In sensitivity analyses of the mediated effect estimates, the SI assumption might be violated for residual correlations of the mediator and outcome regressions far from the observed estimated mediated effects on the above four CpGs. And then, we also conducted a sensitivity analysis on the above four CpGs to assess the robustness of our mediation analysis when the SI assumption was violated. Notably, the absolute sensitivity parameters at which ACME = 0 in the four mediator CpGs were 0.4 or 0.5, indicating that these mediation effects were robust even when the assumptions were slightly violated (Supplementary Figure S1 and Supplementary Table S1). The sensitivity analysis showed that our mediation results were relatively stable.

Discussion

Smoking is an established risk factor for the development of CD. Our results suggest that smoking might play an important role in the well-established association of smoking and CD through DNA methylation variability. Our results also highlight the need to consider various confounding factors in epigenetic studies as a relevant biological and statistical model.

In epigenetic studies, it is crucial that DNA methylation plays a mediator role in the etiology of human diseases (Liu et al., 2013; Ventham et al., 2016; Zhang et al., 2016; Kular et al., 2018). Methylation marks are often considered potential mediators between exposures and outcomes. Numerous studies have established a clear relationship between smoking and the occurrence of IBD and its significantly detrimental effects on CD, whereas the opposite is the beneficial influence of the development of UC (Tanja Birrenbach MUBM, 2004; Khasawneh et al., 2017; Nicolaides et al., 2021; van der Sloot et al., 2021). What is less clear is whether smoking impacts the biological mechanism in CD by mediating DNA methylation.

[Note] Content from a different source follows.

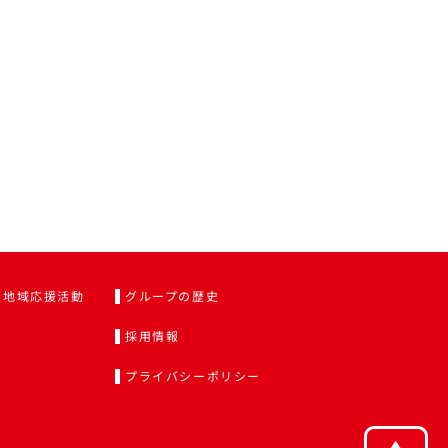
地域応援活動
グループの歴史
採用情報
プライバシーポリシー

In this article, we adopted three steps to estimate the mediation effects with high-dimensional mediator DNA methylation. We used the SIS and de-sparsified the LASSO method to reduce the dimension of potential mediators and the mediation significance test for mediation effects. Furthermore, our findings provided evidence that smoking affects CD through high-dimensional DNA methylation mediators. The results from the sensitivity test showed that the four mediator CpGs were robust when slight violation of the SI assumption was present. In our paper, we found that the differential methylation positions, such as cg26470501 (BCL3), were affected between IBD cases and controls. And the study found drastically elevated expression levels of BCL3 in CD4+ T cells isolated from patients with CD and UC, underlining a role for BCL3 in the pathogenesis of IBD (Reißig et al., 2017). Another study showed that the combination of glucocorticoid receptor (GR) and FKBP5 (the cg25114611 annotated to the FKBP5 gene) mutational analyses could help to identify subgroups of CD with higher chances of benefitting from glucocorticoid treatment (Maltese et al., 2012). FKBP5 revealed a significant impact on the glucocorticoid treatment response, which could result in valuable pharmacogenetic biomarkers after being confirmed in other populations and in functional studies (Skrzypczak-Zielinska et al., 2021). In addition, Tobi et al. (2018) illustrated that DNA methylation acted as a mediator of the association between prenatal adversity and risk factors for metabolic disease, and it has been shown that methylation of cg09349128 was associated with the expression of PIM3, a gene implicated in cell growth and energy metabolism (Beharry et al., 2011) and glucose-stimulated insulin secretion in β cells (Vlacich et al., 2010). In addition, the cg19821297 showed evidence of genetic influences on DNA methylation being associated with the inflammation-related epigenetic polygene (Barker et al., 2018). Furthermore, the findings that CpGs were hypomethylated provided insight into the complex interaction of genetics and epigenetics in the pathophysiology of IBD (Kalla, 2021). Besides, it has been shown that the key question was whether the hypomethylation CpG site was involved in the causal pathway (Fasanelli et al., 2015). We speculated that hypomethylation may have a crucial role in regulated inflammation.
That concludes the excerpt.